Most of these integrations support role-based access, meaning your cleaners only see a task-only dashboard with the information they need for their specific job. They can’t view guest details, pricing, or other properties. The system also keeps historical logs, so you can see exactly when someone entered and exited if a question ever comes up.
If you’re choosing a smart lock, consider whether your property has reliable Wi-Fi. Some locks (like Igloohome) support offline PIN codes that work without an internet connection, which is useful for remote cabins or properties with spotty service. Others (like Schlage’s Wi-Fi models) offer real-time monitoring but require a stable connection.
Automate Payments to Cleaners
Chasing down payment for every turnover is exactly the kind of repetitive task automation should eliminate. Most scheduling platforms include auto-payment features that pay your cleaners a set rate per job once the cleaning is marked complete. You set the per-clean rate for each property, the system tracks completed jobs, and payments go out on your chosen schedule.
Define your rates clearly before onboarding anyone. Turnover cleaning rates vary based on property size, location, and scope of work (laundry on-site vs. off-site, restocking supplies vs. not). Whatever you agree on, enter it into the system so there are no surprises. Some hosts pay per clean, others pay hourly. Per-clean rates are simpler to automate and give cleaners an incentive to work efficiently.
Handle Inventory and Restocking
Running out of toilet paper or coffee pods between guests is a small problem that creates outsized negative reviews. Automation tools with inventory management features let cleaners flag low supplies during their turnover, triggering a restocking task or a notification to you.

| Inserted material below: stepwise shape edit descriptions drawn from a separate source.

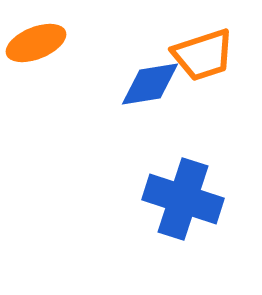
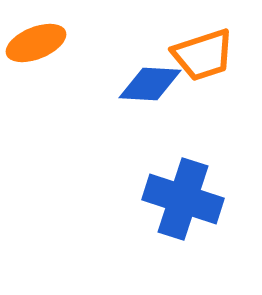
blue diamond: rotated 12 degrees clockwise
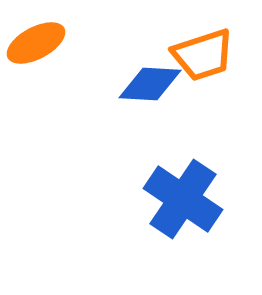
orange ellipse: rotated 6 degrees counterclockwise
blue cross: rotated 16 degrees clockwise
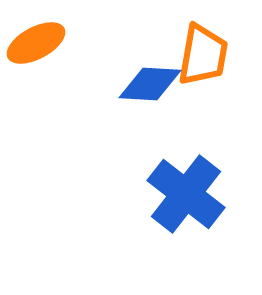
orange trapezoid: rotated 62 degrees counterclockwise
blue cross: moved 3 px right, 5 px up; rotated 4 degrees clockwise
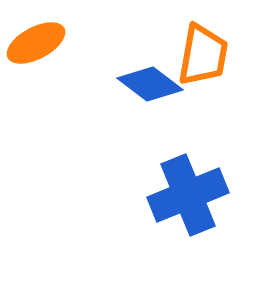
blue diamond: rotated 34 degrees clockwise
blue cross: moved 2 px right, 1 px down; rotated 30 degrees clockwise
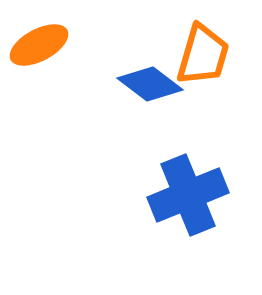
orange ellipse: moved 3 px right, 2 px down
orange trapezoid: rotated 6 degrees clockwise
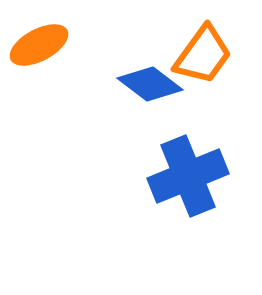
orange trapezoid: rotated 20 degrees clockwise
blue cross: moved 19 px up
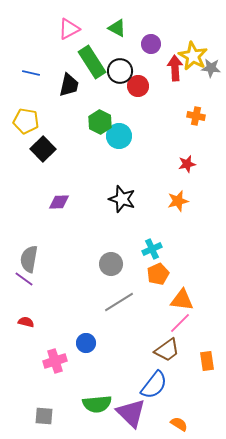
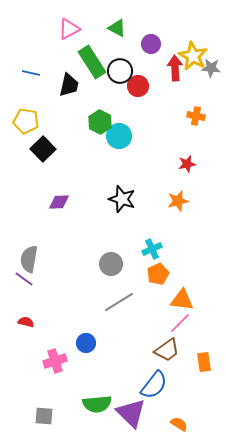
orange rectangle: moved 3 px left, 1 px down
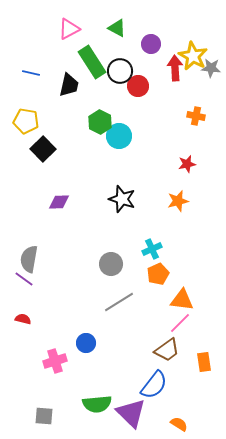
red semicircle: moved 3 px left, 3 px up
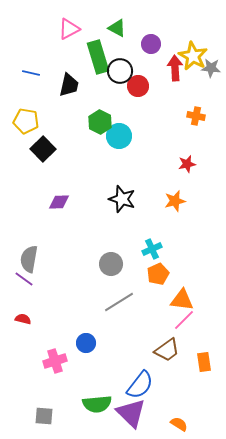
green rectangle: moved 6 px right, 5 px up; rotated 16 degrees clockwise
orange star: moved 3 px left
pink line: moved 4 px right, 3 px up
blue semicircle: moved 14 px left
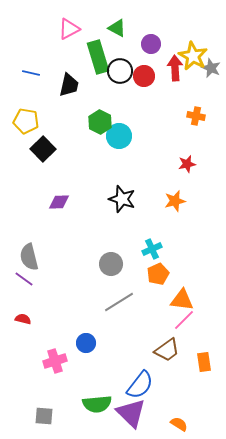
gray star: rotated 18 degrees clockwise
red circle: moved 6 px right, 10 px up
gray semicircle: moved 2 px up; rotated 24 degrees counterclockwise
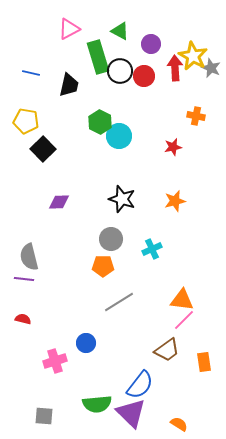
green triangle: moved 3 px right, 3 px down
red star: moved 14 px left, 17 px up
gray circle: moved 25 px up
orange pentagon: moved 55 px left, 8 px up; rotated 25 degrees clockwise
purple line: rotated 30 degrees counterclockwise
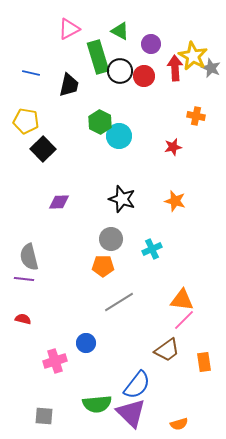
orange star: rotated 30 degrees clockwise
blue semicircle: moved 3 px left
orange semicircle: rotated 132 degrees clockwise
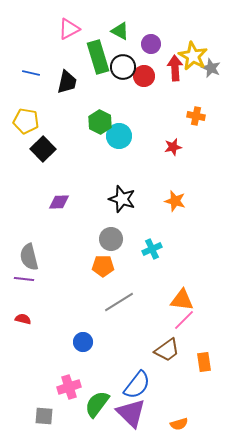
black circle: moved 3 px right, 4 px up
black trapezoid: moved 2 px left, 3 px up
blue circle: moved 3 px left, 1 px up
pink cross: moved 14 px right, 26 px down
green semicircle: rotated 132 degrees clockwise
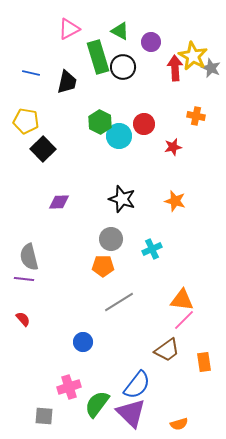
purple circle: moved 2 px up
red circle: moved 48 px down
red semicircle: rotated 35 degrees clockwise
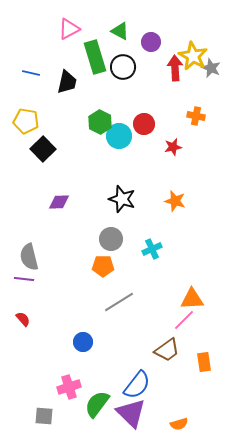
green rectangle: moved 3 px left
orange triangle: moved 10 px right, 1 px up; rotated 10 degrees counterclockwise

Set par levels for every consumable: the minimum quantity you want on hand at all times. When a cleaner reports that shampoo is down to one bottle, the system can alert you or automatically add it to a shopping list. Some hosts pre-stage supply kits in a closet or storage area so cleaners can restock during the turnover itself, keeping the process self-contained.
For hosts with multiple properties, buying supplies in bulk and distributing them on a rotation saves both money and last-minute scrambles. Track usage over time through your software’s reporting features to predict when you’ll need to reorder.
Putting the Full System Together
Here’s what a fully automated turnover looks like in practice. A guest books your property on Airbnb. Your scheduling software detects the reservation, creates a cleaning task for checkout day, and assigns it to your primary cleaner. The cleaner receives a notification and confirms. On checkout day, a smart lock code activates for the cleaning window. The cleaner arrives, works through the digital checklist, takes photos of each room, flags that hand soap is running low, and marks the job complete. You review the photos from your phone, see everything looks good, and the cleaner gets paid automatically. A new access code generates for the incoming guest. Total time you spent: two minutes glancing at photos.
The initial setup takes a few hours of connecting calendars, building checklists, configuring smart locks, and onboarding your first cleaners. After that, the system runs on its own. Most hosts who automate their turnovers report that the time savings become dramatic once they’re past two or three properties, but even a single-property host benefits from never having to send another “can you clean on Saturday?” text.